Your eye has a natural lens that focuses light into an image on the retina, which converts this image into a nerve signal that is transmitted to the brain. The lens is normally clear at birth, but with time grows larger in a manner similar to an onion, layer by layer. Eventually, the lens becomes thicker, more opaque, discolored, and changes from clear to yellow or white or even dark brown. These changes block light from passing through in a normal manner, decreasing vision. These changes to the lens are referred to as a cataract. When a cataract starts to interfere with vision, it is time to consider cataract surgery.
The ophthalmologists at Walla Walla Eye Center regularly perform cataract microsurgery here locally. Contact us today to set up your appointment.
Understanding Cataract Surgery
Understanding Intraocular Lens Options with Cataract Surgery (IOL)
What is a cataract?
A cataract is a thickening and clouding of the natural lens of the eye. It is generally slowly progressive in nature, and may be present for years before significantly disrupting vision. Cataracts can not only blur or dim vision, but may also make you more sensitive to glare and the headlights of oncoming cars, among other things.
How long is the surgery?
The surgery itself is very brief, although you should plan to be at the facility for several hours total.
Why will I be at the facility so long?
You will check in and be taken to the preoperative area where nurses will review your medical history and the anesthesiologist will begin to prepare you and your eye for the surgery. Prior to surgery, the eye will need to be dilated and several people will verify what eye is going to be worked on.
What must I do before my cataract surgery?

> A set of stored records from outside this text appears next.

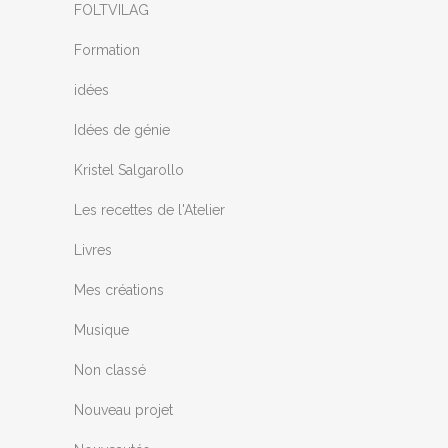
FOLTVILAG
Formation
idées
Idées de génie
Kristel Salgarollo
Les recettes de l'Atelier
Livres
Mes créations
Musique
Non classé
Nouveau projet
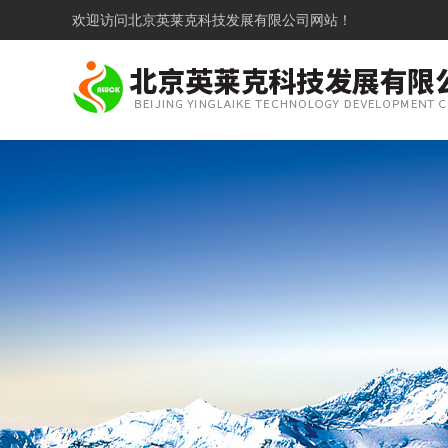
欢迎访问
北京英莱克科技发展有限公司网站！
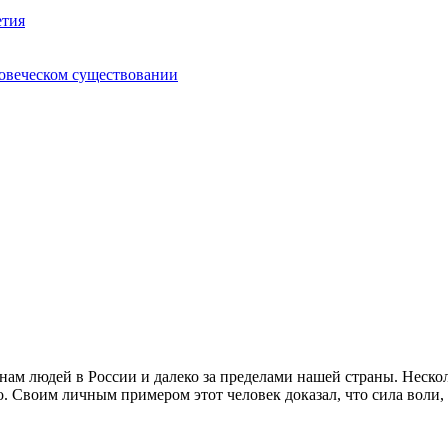
етия
ловеческом существовании
м людей в России и далеко за пределами нашей страны. Нескол
о. Своим личным примером этот человек доказал, что сила воли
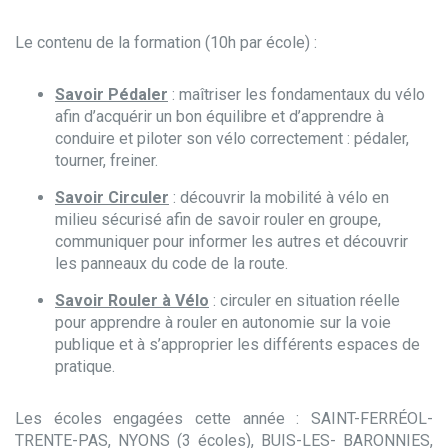
Le contenu de la formation (10h par école) :
Savoir Pédaler
: maîtriser les fondamentaux du vélo
afin d’acquérir un bon équilibre et d’apprendre à
conduire et piloter son vélo correctement : pédaler,
tourner, freiner.
Savoir Circuler
: découvrir la mobilité à vélo en
milieu sécurisé afin de savoir rouler en groupe,
communiquer pour informer les autres et découvrir
les panneaux du code de la route.
Savoir Rouler à Vélo
: circuler en situation réelle
pour apprendre à rouler en autonomie sur la voie
publique et à s’approprier les différents espaces de
pratique.
Les écoles engagées cette année : SAINT-FERRÉOL-
TRENTE-PAS, NYONS (3 écoles), BUIS-LES- BARONNIES,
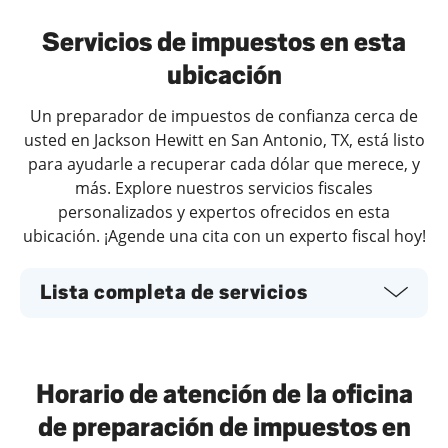
Servicios de impuestos en esta
ubicación
Un preparador de impuestos de confianza cerca de
usted en Jackson Hewitt en San Antonio, TX, está listo
para ayudarle a recuperar cada dólar que merece, y
más. Explore nuestros servicios fiscales
personalizados y expertos ofrecidos en esta
ubicación. ¡Agende una cita con un experto fiscal hoy!
Lista completa de servicios
Horario de atención de la oficina
de preparación de impuestos en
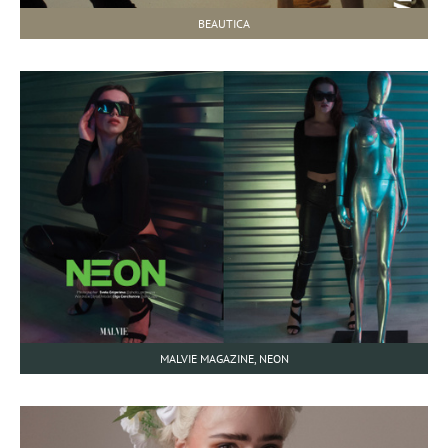
BEAUTICA
MALVIE MAGAZINE, NEON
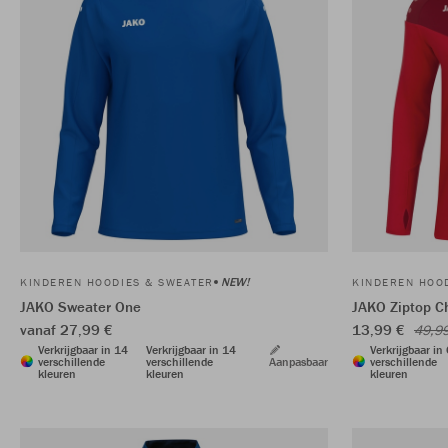
NEW!
KINDEREN HOODIES & SWEATER
KINDEREN HOO
JAKO Sweater One
JAKO Ziptop C
vanaf 27,99 €
13,99 €
49,9
Verkrijgbaar in 14
Verkrijgbaar in 14
Verkrijgbaar in
verschillende
verschillende
Aanpasbaar
verschillende
kleuren
kleuren
kleuren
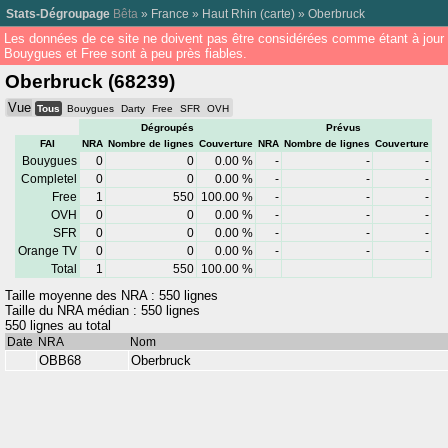
Stats-Dégroupage
Bêta
»
France
»
Haut Rhin
(
carte
) »
Oberbruck
Les données de ce site ne doivent pas être considérées comme étant à jour
Bouygues et Free sont à peu près fiables.
Oberbruck (68239)
Vue
Tous
Bouygues
Darty
Free
SFR
OVH
Dégroupés
Prévus
FAI
NRA
Nombre de lignes
Couverture
NRA
Nombre de lignes
Couverture
Bouygues
0
0
0.00 %
-
-
-
Completel
0
0
0.00 %
-
-
-
Free
1
550
100.00 %
-
-
-
OVH
0
0
0.00 %
-
-
-
SFR
0
0
0.00 %
-
-
-
Orange TV
0
0
0.00 %
-
-
-
Total
1
550
100.00 %
Taille moyenne des NRA : 550 lignes
Taille du NRA médian : 550 lignes
550 lignes au total
Date
NRA
Nom
OBB68
Oberbruck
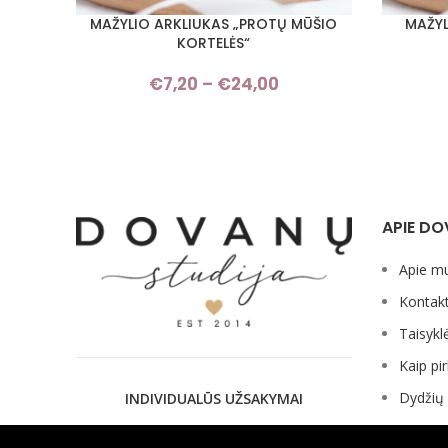
MAŽYLIO ARKLIUKAS „PROTŲ MŪŠIO
MAŽYL
PASIRINKTI SAVYBES
PASIRINKT
KORTELĖS“
€
7,20
–
€
24,00
Price
range:
€7,20
through
€24,00
APIE DO
Apie m
Kontakt
Taisykl
Kaip pir
Dydžių 
INDIVIDUALŪS UŽSAKYMAI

As we get closer to your surgical date, we will review all the steps necessary prior to surgery. We will provide it to you in writing as well, so you will have something to refer to.
Will my activities be limited?
Only the more strenuous activities will be limited and only for a short period of time. Most day to day activities are okay from that same day, but ask your surgeon if you have any questions about what is acceptable. You will also be provided with information about this as part of the documents outlining what to expect and do.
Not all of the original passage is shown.